Source data:

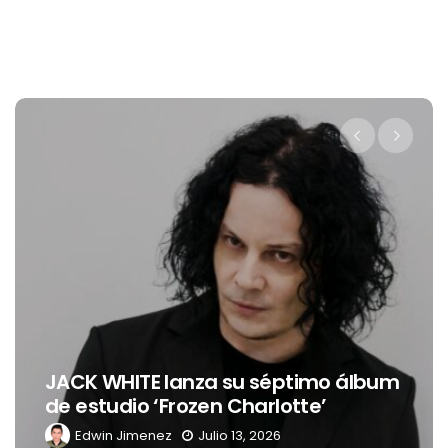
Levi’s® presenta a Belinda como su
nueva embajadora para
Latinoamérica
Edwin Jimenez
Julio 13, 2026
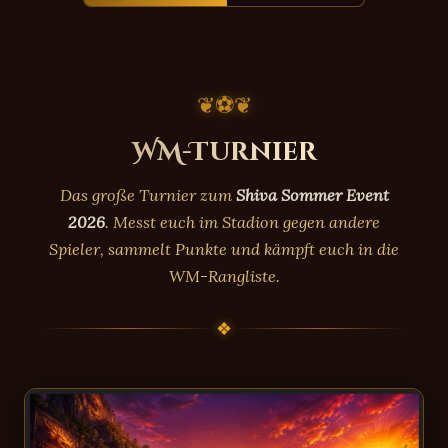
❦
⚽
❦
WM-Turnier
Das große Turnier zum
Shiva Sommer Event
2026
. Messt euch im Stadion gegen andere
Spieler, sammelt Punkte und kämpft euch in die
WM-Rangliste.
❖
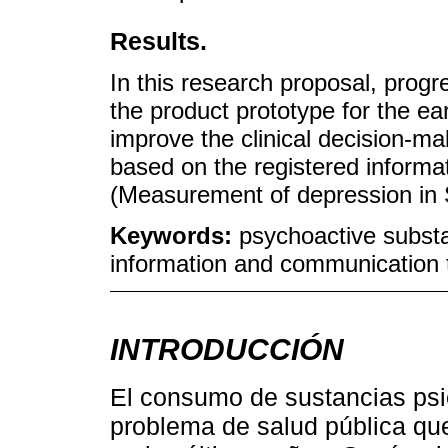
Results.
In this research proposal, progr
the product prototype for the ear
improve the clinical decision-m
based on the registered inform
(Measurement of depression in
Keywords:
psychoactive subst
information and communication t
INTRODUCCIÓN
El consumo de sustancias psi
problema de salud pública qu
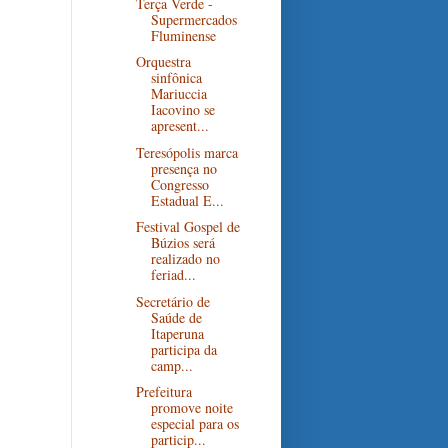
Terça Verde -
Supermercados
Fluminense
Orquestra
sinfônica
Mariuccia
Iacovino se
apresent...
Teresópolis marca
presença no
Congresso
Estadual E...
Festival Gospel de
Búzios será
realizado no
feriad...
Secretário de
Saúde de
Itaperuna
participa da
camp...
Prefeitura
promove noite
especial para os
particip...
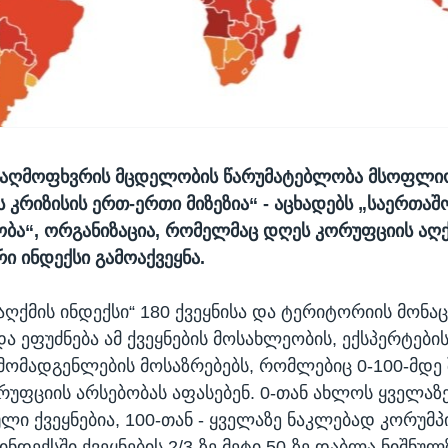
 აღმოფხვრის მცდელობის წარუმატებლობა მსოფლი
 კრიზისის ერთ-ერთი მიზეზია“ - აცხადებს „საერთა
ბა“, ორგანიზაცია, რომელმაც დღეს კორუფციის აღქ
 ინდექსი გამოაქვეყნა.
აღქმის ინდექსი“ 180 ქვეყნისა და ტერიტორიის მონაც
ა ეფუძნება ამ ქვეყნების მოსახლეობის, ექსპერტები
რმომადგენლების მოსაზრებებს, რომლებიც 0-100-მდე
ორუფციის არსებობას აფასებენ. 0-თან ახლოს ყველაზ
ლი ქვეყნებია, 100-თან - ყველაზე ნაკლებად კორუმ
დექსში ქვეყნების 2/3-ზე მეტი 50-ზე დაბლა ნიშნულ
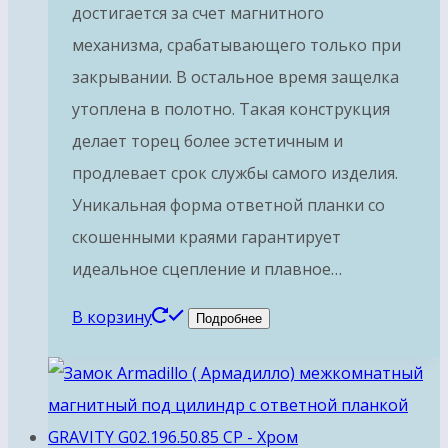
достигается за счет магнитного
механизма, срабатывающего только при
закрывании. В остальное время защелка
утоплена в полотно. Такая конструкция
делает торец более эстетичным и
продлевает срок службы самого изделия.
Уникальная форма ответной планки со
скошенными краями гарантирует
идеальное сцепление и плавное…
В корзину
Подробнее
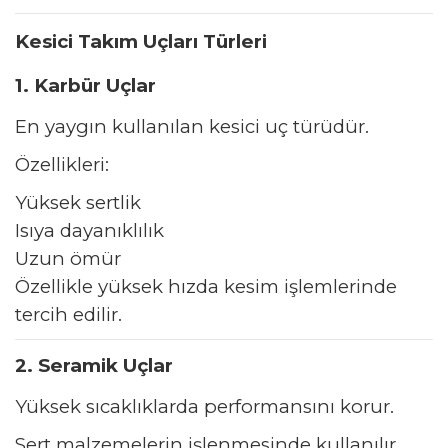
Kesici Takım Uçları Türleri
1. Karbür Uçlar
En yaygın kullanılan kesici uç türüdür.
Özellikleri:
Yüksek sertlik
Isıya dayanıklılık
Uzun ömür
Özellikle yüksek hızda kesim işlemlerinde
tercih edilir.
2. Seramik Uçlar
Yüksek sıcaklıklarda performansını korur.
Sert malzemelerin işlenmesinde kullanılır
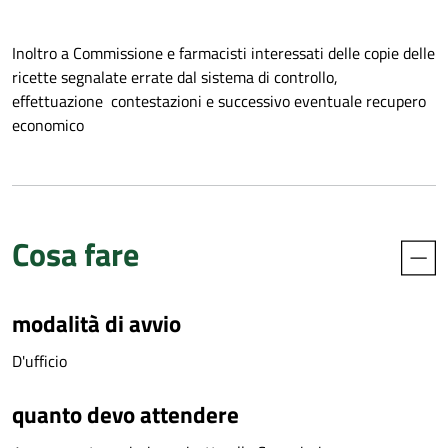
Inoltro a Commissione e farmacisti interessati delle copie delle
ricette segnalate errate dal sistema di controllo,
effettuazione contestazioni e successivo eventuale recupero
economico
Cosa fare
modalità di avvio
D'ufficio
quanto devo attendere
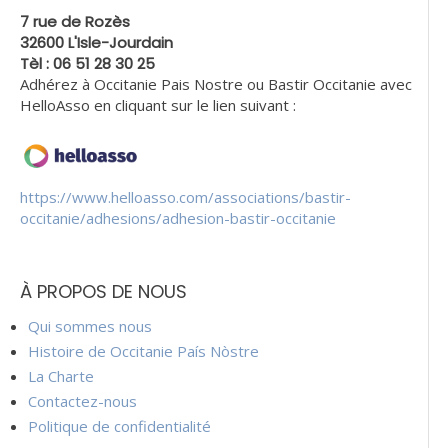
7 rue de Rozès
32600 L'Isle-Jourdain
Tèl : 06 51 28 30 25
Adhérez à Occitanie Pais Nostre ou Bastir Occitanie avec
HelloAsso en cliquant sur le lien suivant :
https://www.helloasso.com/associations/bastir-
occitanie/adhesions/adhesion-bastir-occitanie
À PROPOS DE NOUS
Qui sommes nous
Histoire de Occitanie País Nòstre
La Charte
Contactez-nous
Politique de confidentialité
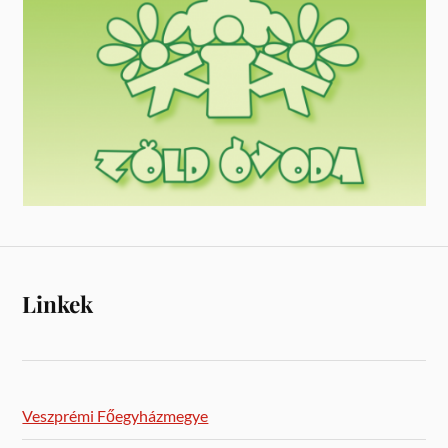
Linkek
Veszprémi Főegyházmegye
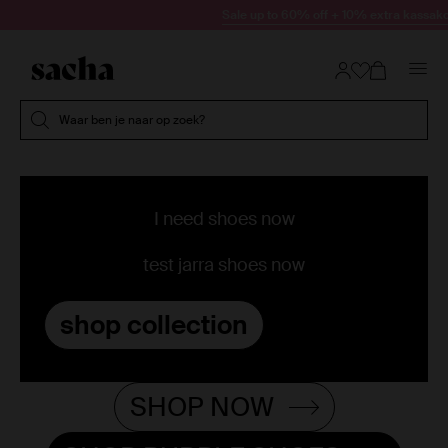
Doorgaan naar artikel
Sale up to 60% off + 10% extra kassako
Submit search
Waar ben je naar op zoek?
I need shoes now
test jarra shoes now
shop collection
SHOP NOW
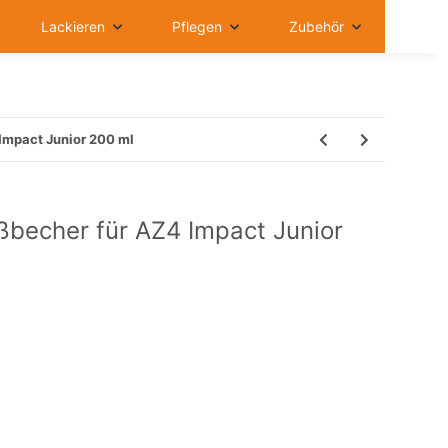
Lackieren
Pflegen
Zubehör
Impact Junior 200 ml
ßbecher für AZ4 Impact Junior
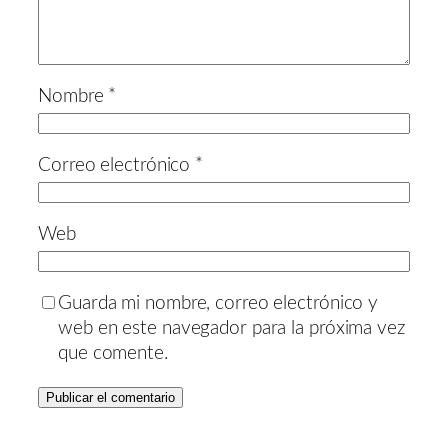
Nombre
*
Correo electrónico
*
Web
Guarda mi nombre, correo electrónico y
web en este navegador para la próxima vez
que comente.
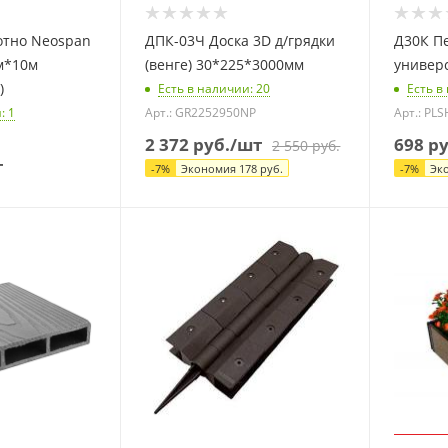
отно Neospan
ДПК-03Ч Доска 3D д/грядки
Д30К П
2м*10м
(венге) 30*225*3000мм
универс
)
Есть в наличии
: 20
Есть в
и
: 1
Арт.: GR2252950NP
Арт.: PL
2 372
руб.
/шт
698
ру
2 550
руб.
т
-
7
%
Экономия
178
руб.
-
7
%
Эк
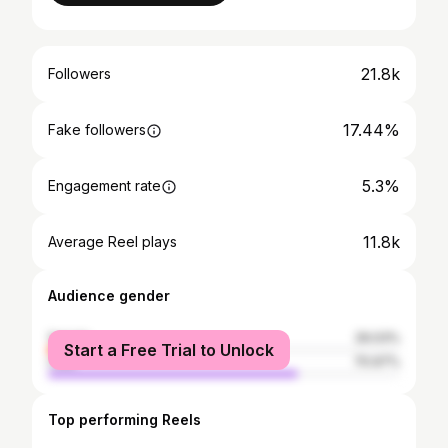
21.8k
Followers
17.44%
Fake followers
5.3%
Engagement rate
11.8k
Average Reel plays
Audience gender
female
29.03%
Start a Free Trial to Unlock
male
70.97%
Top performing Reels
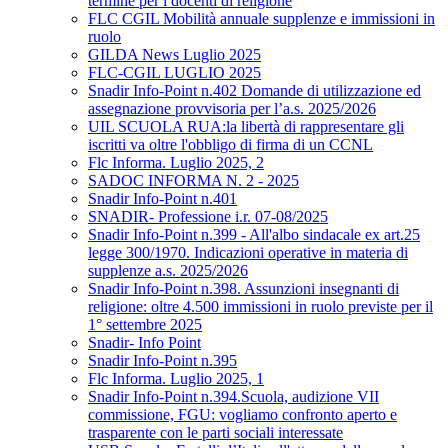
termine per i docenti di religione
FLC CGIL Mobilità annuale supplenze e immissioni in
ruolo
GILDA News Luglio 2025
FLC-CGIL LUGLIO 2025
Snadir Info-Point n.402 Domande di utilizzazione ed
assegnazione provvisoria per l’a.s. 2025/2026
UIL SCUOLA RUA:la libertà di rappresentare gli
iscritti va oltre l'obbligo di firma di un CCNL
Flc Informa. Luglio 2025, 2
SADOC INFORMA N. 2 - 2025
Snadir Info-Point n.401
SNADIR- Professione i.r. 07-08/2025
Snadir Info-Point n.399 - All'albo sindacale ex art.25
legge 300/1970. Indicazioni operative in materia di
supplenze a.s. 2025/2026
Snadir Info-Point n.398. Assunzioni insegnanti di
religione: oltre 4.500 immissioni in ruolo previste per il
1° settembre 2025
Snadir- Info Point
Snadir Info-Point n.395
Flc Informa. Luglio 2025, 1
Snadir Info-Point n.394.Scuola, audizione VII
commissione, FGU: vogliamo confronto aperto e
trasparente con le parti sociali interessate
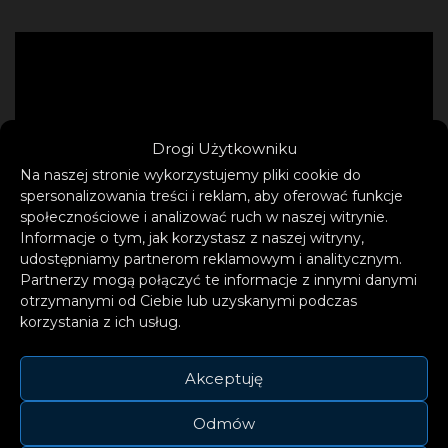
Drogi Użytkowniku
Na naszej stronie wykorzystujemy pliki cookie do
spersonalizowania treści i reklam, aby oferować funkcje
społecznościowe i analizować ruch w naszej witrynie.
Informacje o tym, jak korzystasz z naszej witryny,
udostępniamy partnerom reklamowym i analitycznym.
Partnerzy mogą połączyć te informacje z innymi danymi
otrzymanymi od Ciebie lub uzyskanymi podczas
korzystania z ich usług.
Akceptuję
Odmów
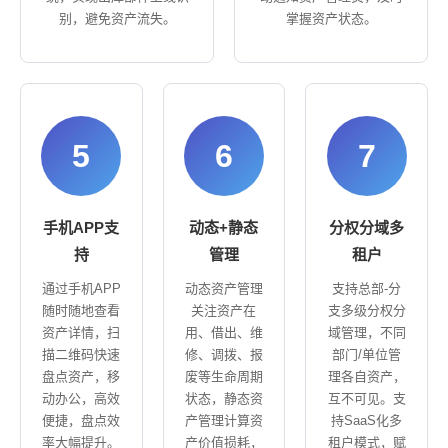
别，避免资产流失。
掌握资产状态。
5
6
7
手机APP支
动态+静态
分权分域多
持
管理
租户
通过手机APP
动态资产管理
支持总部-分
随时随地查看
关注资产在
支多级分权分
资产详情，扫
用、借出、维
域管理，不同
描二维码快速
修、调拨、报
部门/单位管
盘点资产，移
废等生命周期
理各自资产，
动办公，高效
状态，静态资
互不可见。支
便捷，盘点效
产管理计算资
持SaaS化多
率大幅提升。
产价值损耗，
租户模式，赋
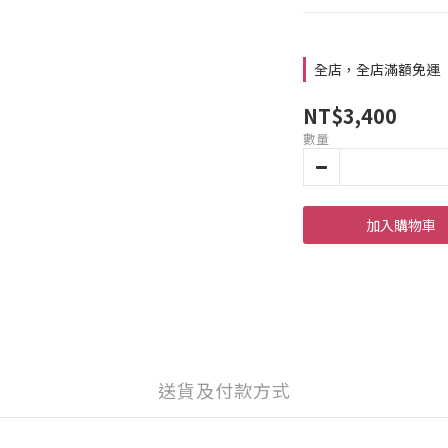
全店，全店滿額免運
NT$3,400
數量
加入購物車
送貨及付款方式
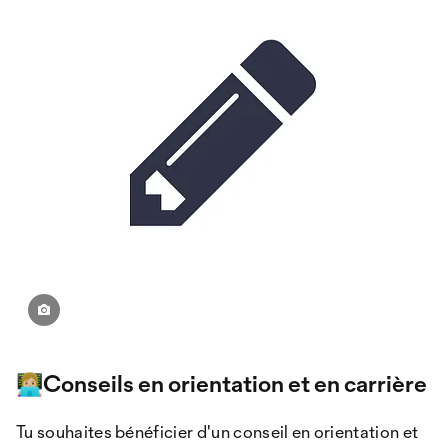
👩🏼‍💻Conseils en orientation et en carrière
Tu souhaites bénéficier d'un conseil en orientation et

#### Your task:
Having removed the pictures, write out the records exactly as they stand.

#### Task solution:
Levi’s® presenta a Belinda como su
nueva embajadora para
Latinoamérica
Edwin Jimenez
Julio 13, 2026
❦
⚽
❦
WM-Turnier
Das große Turnier zum
Shiva Sommer Event
2026
. Messt euch im Stadion gegen andere
Spieler, sammelt Punkte und kämpft euch in die
WM-Rangliste.
❖
Results.
In this research proposal, progr
the product prototype for the ear
improve the clinical decision-m
based on the registered inform
(Measurement of depression in
Keywords:
psychoactive subst
information and communication t
INTRODUCCIÓN
El consumo de sustancias psi
problema de salud pública qu
Terça Verde -
Supermercados
Fluminense
Orquestra
sinfônica
Mariuccia
Iacovino se
apresent...
Teresópolis marca
presença no
Congresso
Estadual E...
Festival Gospel de
Búzios será
realizado no
feriad...
Secretário de
Saúde de
Itaperuna
participa da
camp...
Prefeitura
promove noite
especial para os
particip...
 აღმოფხვრის მცდელობის წარუმატებლობა მსოფლი
 კრიზისის ერთ-ერთი მიზეზია“ - აცხადებს „საერთა
ბა“, ორგანიზაცია, რომელმაც დღეს კორუფციის აღქ
 ინდექსი გამოაქვეყნა.
აღქმის ინდექსი“ 180 ქვეყნისა და ტერიტორიის მონაც
ა ეფუძნება ამ ქვეყნების მოსახლეობის, ექსპერტები
რმომადგენლების მოსაზრებებს, რომლებიც 0-100-მდე
ორუფციის არსებობას აფასებენ. 0-თან ახლოს ყველაზ
ლი ქვეყნებია, 100-თან - ყველაზე ნაკლებად კორუმ
დექსში ქვეყნების 2/3-ზე მეტი 50-ზე დაბლა ნიშნულ
достигается за счет магнитного
механизма, срабатывающего только при
закрывании. В остальное время защелка
утоплена в полотно. Такая конструкция
делает торец более эстетичным и
продлевает срок службы самого изделия.
Уникальная форма ответной планки со
скошенными краями гарантирует
идеальное сцепление и плавное…
В корзину
Подробнее
Kesici Takım Uçları Türleri
1. Karbür Uçlar
En yaygın kullanılan kesici uç türüdür.
Özellikleri:
Yüksek sertlik
Isıya dayanıklılık
Uzun ömür
Özellikle yüksek hızda kesim işlemlerinde
tercih edilir.
2. Seramik Uçlar
Yüksek sıcaklıklarda performansını korur.
Sert malzemelerin işlenmesinde kullanılır
Inoltro a Commissione e farmacisti interessati delle copie delle
ricette segnalate errate dal sistema di controllo,
effettuazione contestazioni e successivo eventuale recupero
economico
Cosa fare
modalità di avvio
D'ufficio
quanto devo attendere
7 rue de Rozès
32600 L'Isle-Jourdain
Tèl : 06 51 28 30 25
Adhérez à Occitanie Pais Nostre ou Bastir Occitanie avec
HelloAsso en cliquant sur le lien suivant :
https://www.helloasso.com/associations/bastir-
occitanie/adhesions/adhesion-bastir-occitanie
À PROPOS DE NOUS
Qui sommes nous
Histoire de Occitanie País Nòstre
La Charte
Contactez-nous
Politique de confidentialité
Linkek
Veszprémi Főegyházmegye
Doorgaan naar artikel
Sale up to 60% off + 10% extra kassako
Submit search
Waar ben je naar op zoek?
I need shoes now
test jarra shoes now
shop collection
SHOP NOW
Lackieren
Pflegen
Zubehör
Impact Junior 200 ml
ßbecher für AZ4 Impact Junior
Nombre
*
Correo electrónico
*
Web
Guarda mi nombre, correo electrónico y
web en este navegador para la próxima vez
que comente.
отно Neospan
ДПК-03Ч Доска 3D д/грядки
Д30К П
2м*10м
(венге) 30*225*3000мм
универс
)
Есть в наличии
: 20
Есть в
и
: 1
Арт.: GR2252950NP
Арт.: PL
2 372
руб.
/шт
698
ру
2 550
руб.
т
-
7
%
Экономия
178
руб.
-
7
%
Эк
21.8k
Followers
17.44%
Fake followers
5.3%
Engagement rate
11.8k
Average Reel plays
Audience gender
female
29.03%
Start a Free Trial to Unlock
male
70.97%
Top performing Reels
termine per i docenti di religione
FLC CGIL Mobilità annuale supplenze e immissioni in
ruolo
GILDA News Luglio 2025
FLC-CGIL LUGLIO 2025
Snadir Info-Point n.402 Domande di utilizzazione ed
assegnazione provvisoria per l’a.s. 2025/2026
UIL SCUOLA RUA:la libertà di rappresentare gli
iscritti va oltre l'obbligo di firma di un CCNL
Flc Informa. Luglio 2025, 2
SADOC INFORMA N. 2 - 2025
Snadir Info-Point n.401
SNADIR- Professione i.r. 07-08/2025
Snadir Info-Point n.399 - All'albo sindacale ex art.25
legge 300/1970. Indicazioni operative in materia di
supplenze a.s. 2025/2026
Snadir Info-Point n.398. Assunzioni insegnanti di
religione: oltre 4.500 immissioni in ruolo previste per il
1° settembre 2025
Snadir- Info Point
Snadir Info-Point n.395
Flc Informa. Luglio 2025, 1
Snadir Info-Point n.394.Scuola, audizione VII
commissione, FGU: vogliamo confronto aperto e
trasparente con le parti sociali interessate
Drogi Użytkowniku
Na naszej stronie wykorzystujemy pliki cookie do
spersonalizowania treści i reklam, aby oferować funkcje
społecznościowe i analizować ruch w naszej witrynie.
Informacje o tym, jak korzystasz z naszej witryny,
udostępniamy partnerom reklamowym i analitycznym.
Partnerzy mogą połączyć te informacje z innymi danymi
otrzymanymi od Ciebie lub uzyskanymi podczas
korzystania z ich usług.
Akceptuję
Odmów
别，避免资产流失。
掌握资产状态。
5
6
7
手机APP支
动态+静态
分权分域多
持
管理
租户
通过手机APP
动态资产管理
支持总部-分
随时随地查看
关注资产在
支多级分权分
资产详情，扫
用、借出、维
域管理，不同
描二维码快速
修、调拨、报
部门/单位管
盘点资产，移
废等生命周期
理各自资产，
动办公，高效
状态，静态资
互不可见。支
便捷，盘点效
产管理计算资
持SaaS化多
率大幅提升。
产价值损耗，
租户模式，赋
全店，全店滿額免運
NT$3,400
數量
加入購物車
送貨及付款方式
👩🏼‍💻Conseils en orientation et en carrière
Tu souhaites bénéficier d'un conseil en orientation et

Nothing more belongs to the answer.